PROBLEM TO SOLVE: Repeat every record exactly as written, but leave out the pictures.

#### SOURCE INFORMATION

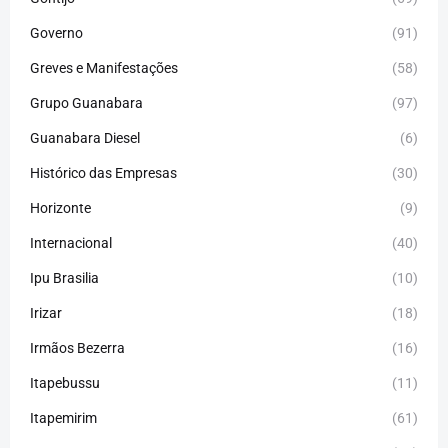
Governo
(91)
Greves e Manifestações
(58)
Grupo Guanabara
(97)
Guanabara Diesel
(6)
Histórico das Empresas
(30)
Horizonte
(9)
Internacional
(40)
Ipu Brasilia
(10)
Irizar
(18)
Irmãos Bezerra
(16)
Itapebussu
(11)
Itapemirim
(61)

########

SOLUTION FOR THIS PROBLEM:
Governo
(91)
Greves e Manifestações
(58)
Grupo Guanabara
(97)
Guanabara Diesel
(6)
Histórico das Empresas
(30)
Horizonte
(9)
Internacional
(40)
Ipu Brasilia
(10)
Irizar
(18)
Irmãos Bezerra
(16)
Itapebussu
(11)
Itapemirim
(61)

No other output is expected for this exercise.